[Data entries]
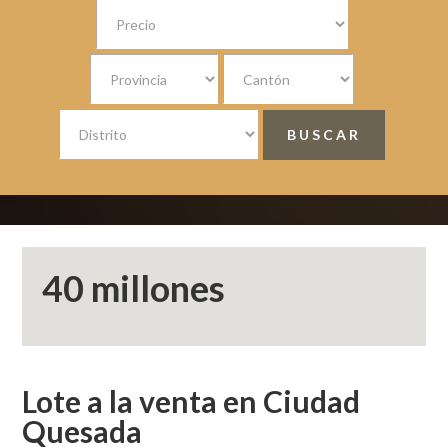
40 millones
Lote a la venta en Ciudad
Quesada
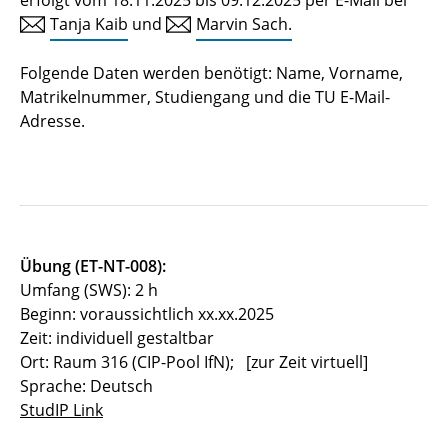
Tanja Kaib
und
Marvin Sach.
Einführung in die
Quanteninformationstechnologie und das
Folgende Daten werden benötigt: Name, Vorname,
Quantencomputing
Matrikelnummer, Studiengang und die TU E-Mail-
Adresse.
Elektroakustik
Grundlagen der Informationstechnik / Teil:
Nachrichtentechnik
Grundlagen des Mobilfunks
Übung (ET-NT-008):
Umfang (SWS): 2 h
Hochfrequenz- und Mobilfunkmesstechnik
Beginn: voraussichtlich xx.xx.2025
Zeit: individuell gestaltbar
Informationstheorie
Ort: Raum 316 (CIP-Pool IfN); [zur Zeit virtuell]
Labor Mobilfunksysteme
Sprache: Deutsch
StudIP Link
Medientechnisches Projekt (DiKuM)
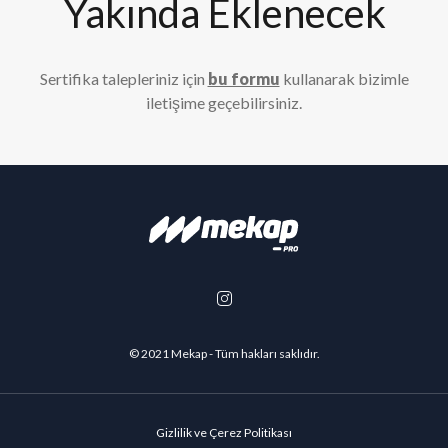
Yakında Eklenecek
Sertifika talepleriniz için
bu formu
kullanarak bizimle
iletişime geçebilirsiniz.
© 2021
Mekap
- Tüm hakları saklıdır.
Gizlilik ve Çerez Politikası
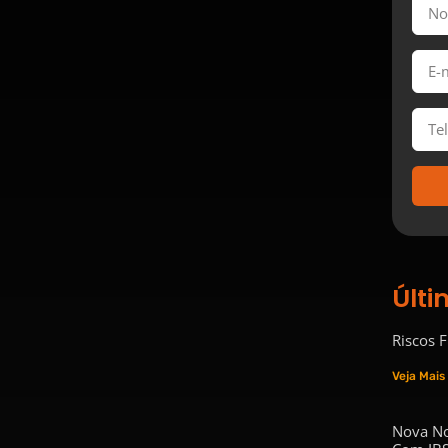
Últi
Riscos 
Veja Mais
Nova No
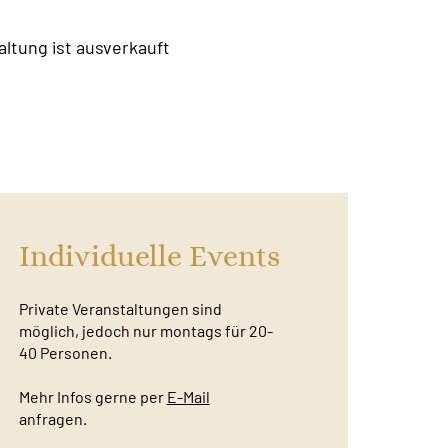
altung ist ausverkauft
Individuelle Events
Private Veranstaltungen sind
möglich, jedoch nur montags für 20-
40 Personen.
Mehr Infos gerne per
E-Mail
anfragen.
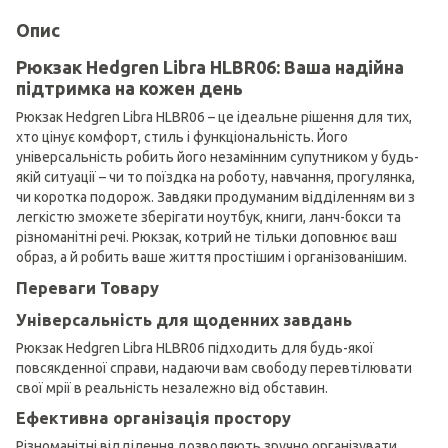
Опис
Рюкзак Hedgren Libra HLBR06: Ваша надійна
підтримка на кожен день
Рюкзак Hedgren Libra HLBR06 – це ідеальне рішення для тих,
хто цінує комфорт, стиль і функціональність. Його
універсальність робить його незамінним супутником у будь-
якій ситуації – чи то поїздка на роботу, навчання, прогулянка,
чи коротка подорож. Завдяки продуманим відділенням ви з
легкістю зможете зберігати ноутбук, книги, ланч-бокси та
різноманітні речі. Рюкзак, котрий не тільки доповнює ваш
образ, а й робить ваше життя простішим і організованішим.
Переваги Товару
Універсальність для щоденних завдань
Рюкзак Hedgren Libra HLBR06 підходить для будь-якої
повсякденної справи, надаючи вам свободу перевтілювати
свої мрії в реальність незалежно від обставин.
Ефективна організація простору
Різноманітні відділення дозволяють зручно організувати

--

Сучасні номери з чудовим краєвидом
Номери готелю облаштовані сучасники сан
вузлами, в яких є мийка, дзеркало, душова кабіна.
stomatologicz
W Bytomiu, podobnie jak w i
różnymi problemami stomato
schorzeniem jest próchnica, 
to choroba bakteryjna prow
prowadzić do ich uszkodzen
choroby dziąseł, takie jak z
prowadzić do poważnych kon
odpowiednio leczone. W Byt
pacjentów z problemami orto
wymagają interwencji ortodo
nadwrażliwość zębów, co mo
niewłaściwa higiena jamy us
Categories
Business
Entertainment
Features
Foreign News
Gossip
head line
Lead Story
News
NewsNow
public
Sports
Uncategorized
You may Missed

--

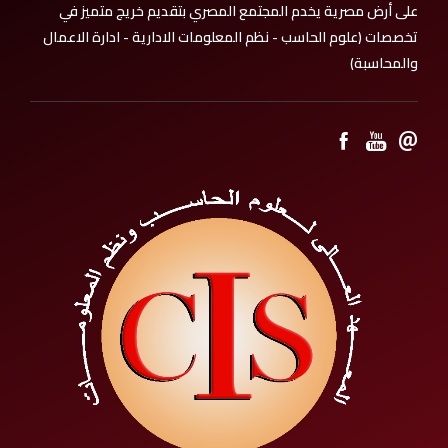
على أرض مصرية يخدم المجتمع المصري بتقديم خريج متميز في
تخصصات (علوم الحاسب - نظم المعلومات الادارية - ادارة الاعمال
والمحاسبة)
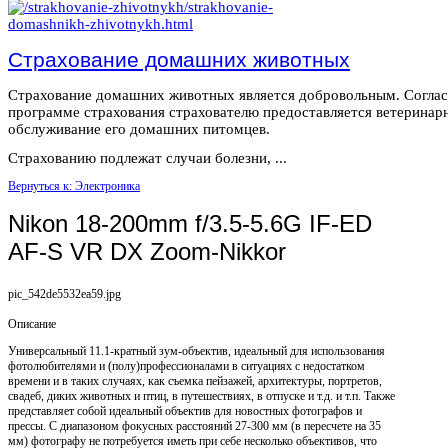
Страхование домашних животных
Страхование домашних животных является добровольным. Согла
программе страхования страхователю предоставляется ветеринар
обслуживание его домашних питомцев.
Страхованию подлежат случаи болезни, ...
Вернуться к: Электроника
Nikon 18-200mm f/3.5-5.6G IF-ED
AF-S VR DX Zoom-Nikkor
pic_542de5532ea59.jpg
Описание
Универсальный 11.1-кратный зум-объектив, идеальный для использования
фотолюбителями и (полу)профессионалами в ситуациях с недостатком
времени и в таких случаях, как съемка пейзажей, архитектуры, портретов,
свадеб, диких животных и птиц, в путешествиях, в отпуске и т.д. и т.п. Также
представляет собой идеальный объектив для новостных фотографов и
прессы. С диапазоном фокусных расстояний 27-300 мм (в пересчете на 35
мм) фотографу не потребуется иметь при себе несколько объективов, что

### WHAT THE EXERCISE ASKS
Among the records above, extract exactly the lines from the line with "времени и в" to the line with "мм) фотографу не", both lines included, and leave out the rest.

### ANSWER AREA
времени и в таких случаях, как съемка пейзажей, архитектуры, портретов,
свадеб, диких животных и птиц, в путешествиях, в отпуске и т.д. и т.п. Также
представляет собой идеальный объектив для новостных фотографов и
прессы. С диапазоном фокусных расстояний 27-300 мм (в пересчете на 35
мм) фотографу не потребуется иметь при себе несколько объективов, что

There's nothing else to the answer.